Lilibet Foster on 'Spartacus' Star Andy Whitfield's Battle with Cancer in Doc 'Be Here Now'

Lilibet Foster is an award-winning director, producer and writer of feature documentaries, television programs and integrated brand campaigns. She received an Oscar nomination for producing the feature documentary, “Speaking in Strings.” Her previously produced film, “Soul in the Hole,” won the coveted Independent Spirit: Truer Than Fiction Award. After successful theatrical releases, both films premiered on HBO. Her critically-acclaimed documentary, “Brotherhood: Life in the FDNY,” Gala Premiered at the Tribeca Film Festival. (Press materials.)

“Be Here Now” (The Andy Whitfield Story) opens in theaters April 8 in New York City and April 15 in Los Angeles. 

W&H: Describe the film for us in your own words.

LF: I hope that others will find “Be Here Now” (The Andy Whitfield Story) to be an inspiring love story between star, Andy Whitfield, of “Spartacus” TV fame, and his charismatic wife Vashti, who together take on the most heroic role he’s ever had to play.

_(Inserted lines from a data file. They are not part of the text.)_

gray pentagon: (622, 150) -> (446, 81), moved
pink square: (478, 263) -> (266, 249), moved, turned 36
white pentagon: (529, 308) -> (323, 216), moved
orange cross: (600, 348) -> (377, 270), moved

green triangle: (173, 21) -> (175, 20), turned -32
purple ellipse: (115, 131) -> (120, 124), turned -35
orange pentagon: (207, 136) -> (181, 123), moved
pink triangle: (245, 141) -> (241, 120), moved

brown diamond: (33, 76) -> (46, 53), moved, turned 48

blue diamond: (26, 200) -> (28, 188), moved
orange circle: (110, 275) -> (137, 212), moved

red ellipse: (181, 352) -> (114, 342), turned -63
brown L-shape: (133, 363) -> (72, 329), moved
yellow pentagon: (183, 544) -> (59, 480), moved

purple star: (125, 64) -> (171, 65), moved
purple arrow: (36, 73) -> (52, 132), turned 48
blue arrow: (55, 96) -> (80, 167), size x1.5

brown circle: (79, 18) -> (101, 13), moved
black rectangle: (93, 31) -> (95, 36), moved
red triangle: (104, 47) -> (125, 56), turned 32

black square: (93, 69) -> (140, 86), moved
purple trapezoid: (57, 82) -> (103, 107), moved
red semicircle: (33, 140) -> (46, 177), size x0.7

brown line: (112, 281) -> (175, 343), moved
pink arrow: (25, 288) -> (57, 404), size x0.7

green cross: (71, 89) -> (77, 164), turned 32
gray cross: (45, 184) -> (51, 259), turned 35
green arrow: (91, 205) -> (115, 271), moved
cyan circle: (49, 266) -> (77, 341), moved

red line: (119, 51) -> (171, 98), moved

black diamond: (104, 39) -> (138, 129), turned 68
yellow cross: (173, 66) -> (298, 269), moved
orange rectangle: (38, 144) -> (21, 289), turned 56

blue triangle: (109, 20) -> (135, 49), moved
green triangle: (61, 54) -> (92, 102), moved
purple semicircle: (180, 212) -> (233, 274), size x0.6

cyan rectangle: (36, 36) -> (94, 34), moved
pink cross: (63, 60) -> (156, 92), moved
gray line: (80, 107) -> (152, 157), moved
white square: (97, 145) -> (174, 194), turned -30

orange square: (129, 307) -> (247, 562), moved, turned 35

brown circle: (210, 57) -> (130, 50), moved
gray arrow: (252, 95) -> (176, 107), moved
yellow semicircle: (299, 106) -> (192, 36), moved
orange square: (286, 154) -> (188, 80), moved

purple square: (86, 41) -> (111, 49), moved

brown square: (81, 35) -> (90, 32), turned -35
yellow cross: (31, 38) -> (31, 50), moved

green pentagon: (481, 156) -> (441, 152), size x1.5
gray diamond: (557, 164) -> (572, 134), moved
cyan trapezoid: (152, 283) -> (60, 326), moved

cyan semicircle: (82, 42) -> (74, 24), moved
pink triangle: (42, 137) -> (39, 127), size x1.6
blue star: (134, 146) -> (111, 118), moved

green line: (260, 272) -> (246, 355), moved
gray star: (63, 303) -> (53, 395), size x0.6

With generosity and trust, they allowed a camera to follow them on their journey to heal Andy from a cancer diagnosis, in the hope that by sharing it, they might help to inspire others with challenges and dreams. We won the Audience Award at the Los Angeles Film Festival. 

W&H: What drew you to this story?

LF: The way that I met Andy and Vashti and came to tell their story is in line with the theme of the film — it was as though we were meant to be drawn together, if that makes sense. When the “Spartacus” television series came out and was a huge hit, Andy became an international star. He had “made it” as an actor and was the picture of health. Except for nagging back pain which he thought was due to his rigorous workouts in Gladiator Boot Camp and fighting every ancient bad-ass imaginable, as a sword-wielding gladiator. When a physical therapist finally sent him for a scan, he was diagnosed with non-Hodgkins Lymphoma.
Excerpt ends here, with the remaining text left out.